Put your pistachios in a blender and blend until fine, making sure you don’t overblend them and get nut butter. Put them through a sieve to remove any persistent chunky nuts—you can blend these again (and sieve again), or keep them for decorating (or just stick those nuts in yo’ mouth).
Place all the dry ingredients, including the ground pistachios, in the bowl of a stand mixer fitted with the paddle attachment and mix on low to combine. Chop your butter into cubes, add it to the dry ingredients and mix on low until the mixture resembles breadcrumbs. I love this technique so much—it just feels like life is more simple this way (though you can also do this by hand, see the Vanilla Bean Cake recipe on page 61).
In a separate bowl, mix together the wet ingredients (not the strawberries, obviously) until combined. Add two-thirds of the wet mixture to the dry ingredients, and mix on medium-high until thick and fluffy. Add the remaining wet ingredients and mix well until combined, thick and fluffy. You can’t beat this too much, so really beat the shit out of it to get that thick but fluffy consistency.
Scoop mixture evenly into the prepared tins (use your scales to get them all the same; see my tips on page 25). Finely chop your frozen strawberries and distribute evenly among the tins. Bake for about 30 mins, until the cakes are golden brown and a skewer poked into them comes out clean. Allow to cool in the tins for 5–10 mins, then turn out onto cooling racks.
Wrap your cooled cakes in plastic wrap and chill them for 2 hours (or overnight), to make them easier to trim and ice. Ice your cake with buttercream as shown in the instructional on pages 68–75.
OPPOSITE A dessert-sized serve of my Strawberry & Pistachio Cake (see pages 26–27 for my guide to serving sizes).
The sky is the limit in terms of decorating this cake. You may want to leave it simply finished with sharp-as-shit buttercream and top it with leftover chopped pistachios and freeze-dried strawberries, or you could get a li’l bit fancy up in the hiz-ouse like I have with this cute-as-F kitty cat design.
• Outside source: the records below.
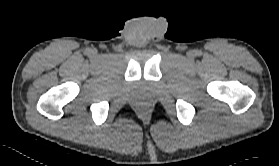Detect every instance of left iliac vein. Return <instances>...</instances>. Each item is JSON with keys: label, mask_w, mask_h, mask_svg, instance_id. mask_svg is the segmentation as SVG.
I'll return each mask as SVG.
<instances>
[{"label": "left iliac vein", "mask_w": 279, "mask_h": 166, "mask_svg": "<svg viewBox=\"0 0 279 166\" xmlns=\"http://www.w3.org/2000/svg\"><path fill=\"white\" fill-rule=\"evenodd\" d=\"M188 56H189V57H192V56H193V53H192V52H189V53H188Z\"/></svg>", "instance_id": "left-iliac-vein-1"}]
</instances>
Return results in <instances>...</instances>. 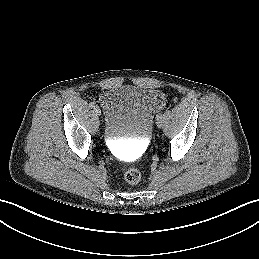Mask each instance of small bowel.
I'll use <instances>...</instances> for the list:
<instances>
[{"label": "small bowel", "instance_id": "small-bowel-1", "mask_svg": "<svg viewBox=\"0 0 259 259\" xmlns=\"http://www.w3.org/2000/svg\"><path fill=\"white\" fill-rule=\"evenodd\" d=\"M157 96H158V99H159V105H158V107H159V106L162 105V102H161V99H160L159 95H157Z\"/></svg>", "mask_w": 259, "mask_h": 259}]
</instances>
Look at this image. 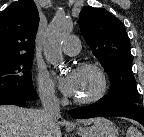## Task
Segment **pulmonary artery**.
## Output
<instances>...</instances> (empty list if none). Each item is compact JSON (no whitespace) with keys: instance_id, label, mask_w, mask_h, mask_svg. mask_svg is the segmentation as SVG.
Wrapping results in <instances>:
<instances>
[{"instance_id":"e3ab8cb5","label":"pulmonary artery","mask_w":144,"mask_h":137,"mask_svg":"<svg viewBox=\"0 0 144 137\" xmlns=\"http://www.w3.org/2000/svg\"><path fill=\"white\" fill-rule=\"evenodd\" d=\"M80 48V40L74 35L66 37L62 44V51L69 56L76 55L80 51Z\"/></svg>"}]
</instances>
For the simple decoration, use 1 recipe Vanilla Bean Swiss Meringue Buttercream (page 104) or Strawberry Swiss Meringue Buttercream (page 107), with 1 recipe Strawberry Compote (page 135) as your filling, plus the leftover chopped pistachios and freeze-dried strawberries.
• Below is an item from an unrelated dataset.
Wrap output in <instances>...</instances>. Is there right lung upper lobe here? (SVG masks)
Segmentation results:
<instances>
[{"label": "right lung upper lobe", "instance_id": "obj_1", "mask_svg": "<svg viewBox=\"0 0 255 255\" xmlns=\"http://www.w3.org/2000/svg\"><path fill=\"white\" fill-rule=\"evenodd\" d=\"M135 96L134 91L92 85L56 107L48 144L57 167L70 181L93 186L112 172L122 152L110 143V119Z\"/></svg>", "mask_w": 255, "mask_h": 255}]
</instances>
If you have chosen to be extra like me, here are some easy tips for the kitty cake. Ice your cake with Vanilla Bean Swiss Meringue Buttercream, and once you have your sharp-as-shit buttercream put the cake back in the fridge while you prep the decorations.
You will need modelling chocolate for the ears, fresh flowers, florists’ tape, edible paint, a small food-safe paintbrush, a small amount of buttercream in a piping bag with a small piping tip (I used top #22), and a selection of sprinkles.
Knead your modelling chocolate until it is soft and resembles playdough consistency. Roll it out to about 5 mm (¼ in) thick, then cut into even triangles in proportion to the cake. Curve these so that they aren’t completely flat.
Choose the flowers you want and trim the stems so that you have at least 5–7 cm (2–3 in) of stem. Wrap the ends of each stem in florists’ tape to seal the cut end and protect the cake against contamination.
Take the cake out of the fridge and use the edible paint to paint a cute-as-F cat face on the front of the cake.
Pipe small dollops of buttercream where you want the ears to go, then place the moulded ears on top. Use edible paint to colour inside the ears if you wish. Pipe swirls of buttercream around the ears and add a few random dollops. Position your flowers around the ears, pushing the stems into the cake. I like to add more on one side than the other—personal aesthetics. Finally, add a few sprinkles around the ears and the top of the cake.